January 1923
The burning
On 9 January 1923, anti-Treaty IRA men arrived at Marlfield House and expelled the occupants. They burned the house systematically - targeting it because John Philip Bagwell, son of historian Richard Bagwell, was a senator in the new Free State. The library his father had spent a lifetime assembling, documents covering Elizabethan and Tudor Ireland, went with the fire. The house was rebuilt by 1925. The papers were not. Bagwell was then kidnapped a second time near Howth twenty days later.

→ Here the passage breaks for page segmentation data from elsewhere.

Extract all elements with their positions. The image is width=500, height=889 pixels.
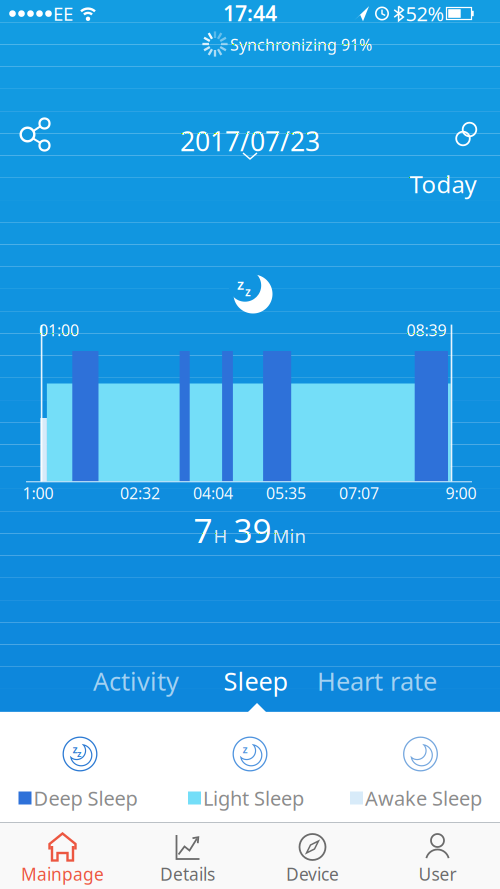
staticText: 04:04 [193, 482, 233, 504]
staticText: Details [160, 862, 215, 886]
staticText: 05:35 [266, 482, 306, 504]
staticText: z [72, 742, 78, 756]
staticText: Synchronizing 91% [230, 34, 372, 55]
staticText: z [77, 747, 82, 760]
staticText: 52% [406, 0, 444, 27]
button[interactable]: Device [250, 822, 375, 889]
button[interactable]: Today [410, 168, 476, 200]
staticText: EE [53, 1, 73, 26]
staticText: Device [286, 862, 339, 886]
staticText: 07:07 [339, 482, 379, 504]
staticText: 2017/07/23 [180, 123, 320, 159]
staticText: 39 [234, 508, 272, 552]
button[interactable]: 2017/07/23 [125, 116, 375, 168]
button[interactable]: Activity [81, 661, 191, 701]
button[interactable] [448, 117, 484, 151]
staticText: Mainpage [21, 862, 104, 886]
staticText: 9:00 [446, 482, 476, 504]
button[interactable] [11, 114, 55, 154]
button[interactable]: User [375, 822, 500, 889]
staticText: Sleep [224, 664, 288, 698]
staticText: Min [272, 523, 306, 548]
staticText: z [242, 742, 248, 756]
staticText: Light Sleep [203, 785, 304, 811]
staticText: 01:00 [39, 319, 79, 341]
button[interactable]: Mainpage [0, 822, 125, 889]
staticText: Activity [93, 664, 179, 698]
staticText: z [245, 284, 251, 299]
staticText: 7 [194, 508, 212, 552]
staticText: Deep Sleep [34, 785, 138, 811]
staticText: z [237, 274, 244, 294]
button[interactable]: Sleep [206, 661, 306, 701]
button[interactable]: Heart rate [317, 661, 437, 701]
staticText: 02:32 [120, 482, 160, 504]
staticText: 17:44 [223, 0, 277, 27]
staticText: 08:39 [406, 319, 446, 341]
staticText: User [418, 862, 456, 886]
button[interactable]: Details [125, 822, 250, 889]
staticText: Heart rate [317, 664, 437, 698]
staticText: H [214, 523, 228, 548]
staticText: Awake Sleep [365, 785, 482, 811]
staticText: Today [410, 168, 476, 200]
staticText: 1:00 [22, 482, 54, 504]
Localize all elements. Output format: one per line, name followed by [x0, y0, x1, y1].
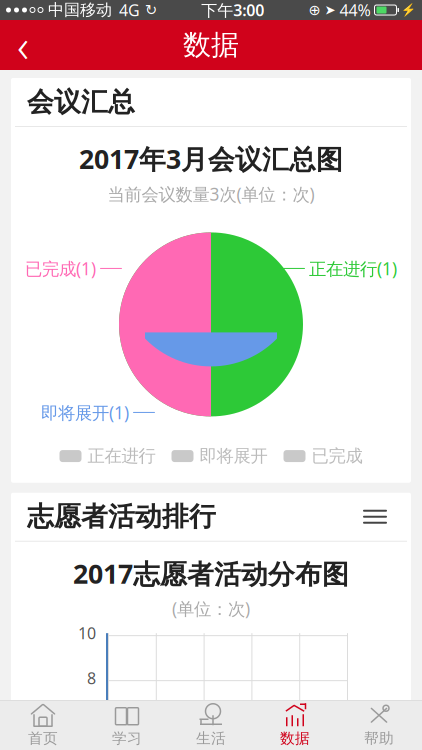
button[interactable]: 学习: [85, 701, 169, 750]
staticText: 数据: [280, 729, 310, 747]
button[interactable]: 生活: [169, 701, 253, 750]
staticText: ➤: [324, 2, 336, 18]
staticText: 已完成(1): [25, 257, 96, 280]
staticText: 正在进行: [88, 445, 156, 467]
staticText: 即将展开: [200, 445, 268, 467]
staticText: 下午3:00: [201, 0, 264, 21]
staticText: 8: [87, 668, 96, 689]
staticText: 志愿者活动排行: [27, 500, 216, 533]
staticText: (单位：次): [172, 597, 250, 620]
button[interactable]: 正在进行: [60, 441, 156, 471]
staticText: 10: [78, 622, 96, 644]
button[interactable]: 首页: [1, 701, 85, 750]
button[interactable]: 即将展开: [172, 441, 268, 471]
staticText: 正在进行(1): [309, 257, 397, 280]
staticText: ‹: [17, 15, 29, 75]
button[interactable]: 数据: [253, 701, 337, 750]
staticText: 首页: [28, 729, 58, 747]
staticText: ⚡: [401, 3, 416, 17]
staticText: 即将展开(1): [41, 401, 129, 424]
staticText: 学习: [112, 729, 142, 747]
staticText: ↻: [145, 2, 157, 18]
button[interactable]: 返回: [0, 20, 46, 70]
button[interactable]: 已完成: [284, 441, 362, 471]
staticText: ⊕: [308, 2, 320, 18]
staticText: 会议汇总: [27, 86, 135, 118]
staticText: 4G: [119, 0, 140, 21]
staticText: 当前会议数量3次(单位：次): [108, 182, 314, 205]
button[interactable]: 菜单: [355, 500, 395, 534]
staticText: 生活: [196, 729, 226, 747]
button[interactable]: 帮助: [337, 701, 421, 750]
staticText: 44%: [340, 0, 370, 21]
staticText: 已完成: [312, 445, 362, 467]
staticText: 数据: [183, 28, 239, 62]
staticText: 2017志愿者活动分布图: [73, 556, 349, 591]
staticText: 2017年3月会议汇总图: [79, 141, 343, 176]
staticText: 帮助: [364, 729, 394, 747]
staticText: 中国移动: [48, 0, 112, 20]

Stephen Moore's reservoir, 1770s
The miller's lake
The dam was built in the early 1770s to power Moore's boulting mill - by 1773-74 the largest grain-processing operation in Ireland, running 15,382 hundredweight that year alone. The lake is artificial: a tributary of the Suir blocked and pooled. When the milling trade died, the lake did not. It became a wildlife sanctuary instead. Swans colonised it. The path around it was worn by walkers rather than millworkers. The reservoir fed by St Patrick's Well still fills it today.
The abbey with no stones left
Inislounaght
In 1148, monks from Mellifont established a Cistercian house at Inislounaght - in Irish, 'inis leamhnachta', island of the fresh milk - on land given by the King of Munster. At its peak, the abbey held 12,836 acres and spawned daughter houses in Cork, Clare, and Waterford. By the Dissolution in 1540, five monks remained and the annual income had fallen to £39. The last abbot surrendered in April of that year. No stone stands today; the fabric was quarried for Clonmel's mills, the local church, and the Main Guard on the town's main street.